*What the task requires*
Look in the data below for the line that has "Salida laboral", then print exactly every line from there through the line that has "materiales. En particular, el", leaving pictures out.

Segment Start: Data for the task

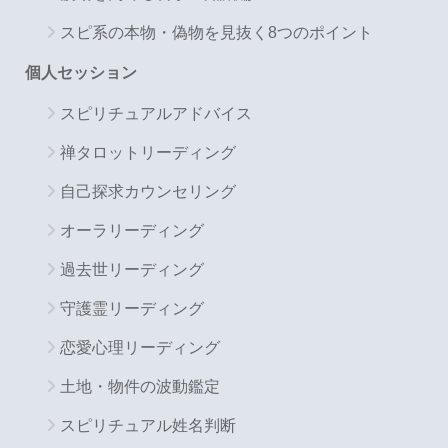
スピ系の本物・偽物を見抜く8つのポイント
個人セッション
スピリチュアルアドバイス
禅タロットリーディング
自己探求カウンセリング
オーラリーディング
過去世リーディング
守護霊リーディング
恋愛心理リーディング
土地・物件の波動鑑定
スピリチュアル姓名判断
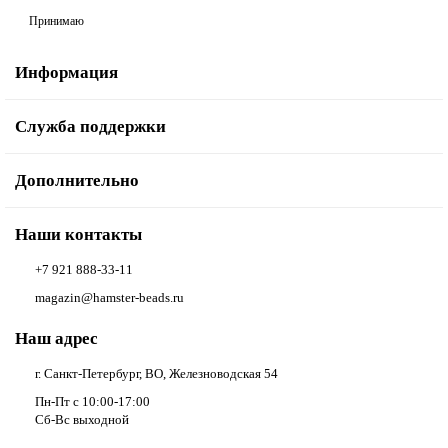
Принимаю
Информация
Служба поддержки
Дополнительно
Наши контакты
+7 921 888-33-11
magazin@hamster-beads.ru
Наш адрес
г. Санкт-Петербург, ВО, Железноводская 54
Пн-Пт с 10:00-17:00
Сб-Вс выходной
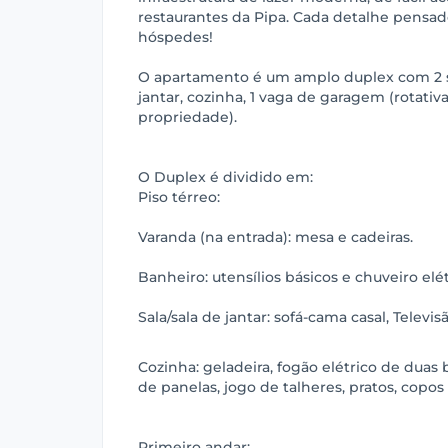
restaurantes da Pipa. Cada detalhe pensad
hóspedes!
O apartamento é um amplo duplex com 2 suít
jantar, cozinha, 1 vaga de garagem (rotativ
propriedade).
O Duplex é dividido em:
Piso térreo:
Varanda (na entrada): mesa e cadeiras.
Banheiro: utensílios básicos e chuveiro elét
Sala/sala de jantar: sofá-cama casal, Televi
Cozinha: geladeira, fogão elétrico de duas
de panelas, jogo de talheres, pratos, copos 
Primeiro andar:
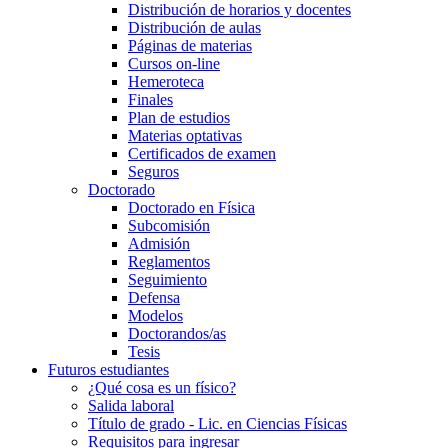
Distribución de horarios y docentes
Distribución de aulas
Páginas de materias
Cursos on-line
Hemeroteca
Finales
Plan de estudios
Materias optativas
Certificados de examen
Seguros
Doctorado
Doctorado en Física
Subcomisión
Admisión
Reglamentos
Seguimiento
Defensa
Modelos
Doctorandos/as
Tesis
Futuros estudiantes
¿Qué cosa es un físico?
Salida laboral
Título de grado - Lic. en Ciencias Físicas
Requisitos para ingresar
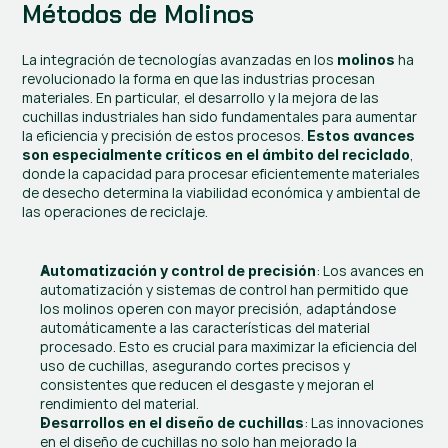
Métodos de Molinos
La integración de tecnologías avanzadas en los 
 ha 
molinos
revolucionado la forma en que las industrias procesan 
materiales. En particular, el desarrollo y la mejora de las 
cuchillas industriales han sido fundamentales para aumentar 
la eficiencia y precisión de estos procesos. 
Estos avances 
, 
son especialmente críticos en el ámbito del reciclado
donde la capacidad para procesar eficientemente materiales 
de desecho determina la viabilidad económica y ambiental de 
las operaciones de reciclaje.
: Los avances en 
Automatización y control de precisión
automatización y sistemas de control han permitido que 
los molinos operen con mayor precisión, adaptándose 
automáticamente a las características del material 
procesado. Esto es crucial para maximizar la eficiencia del 
uso de cuchillas, asegurando cortes precisos y 
consistentes que reducen el desgaste y mejoran el 
rendimiento del material.
: Las innovaciones 
Desarrollos en el diseño de cuchillas
en el diseño de cuchillas no solo han mejorado la 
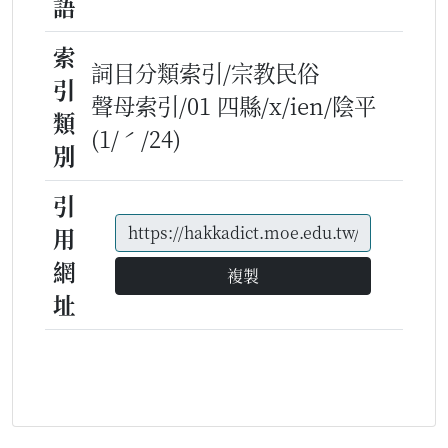
語
索
詞目分類索引/宗教民俗
引
聲母索引/01 四縣/x/ien/陰平
類
(1/ˊ/24)
別
引
用
網
複製
址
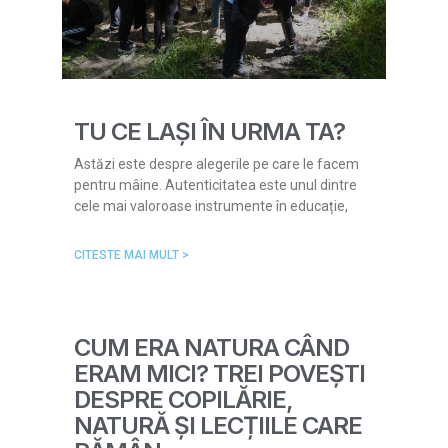
TU CE LAȘI ÎN URMA TA?
Astăzi este despre alegerile pe care le facem
pentru mâine. Autenticitatea este unul dintre
cele mai valoroase instrumente în educație,
CITESTE MAI MULT >
CUM ERA NATURA CÂND
ERAM MICI? TREI POVEȘTI
DESPRE COPILĂRIE,
NATURĂ ȘI LECȚIILE CARE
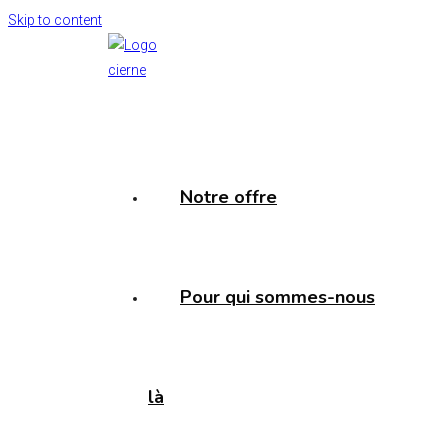
Skip to content
Notre offre
Pour qui sommes-nous
là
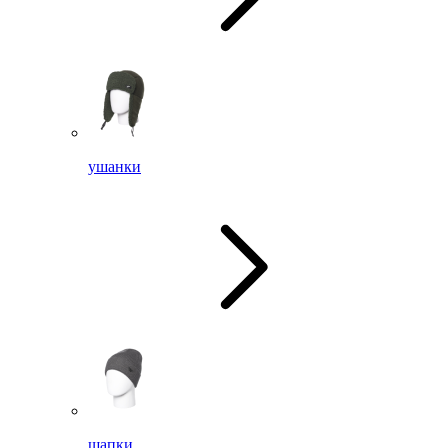
ушанки
шапки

Segment End: Data for the task

*Result for this exercise*
Salida laboral
Título de grado - Lic. en Ciencias Físicas
Requisitos para ingresar
Métodos de Molinos
La integración de tecnologías avanzadas en los 
 ha 
molinos
revolucionado la forma en que las industrias procesan 
materiales. En particular, el desarrollo y la mejora de las 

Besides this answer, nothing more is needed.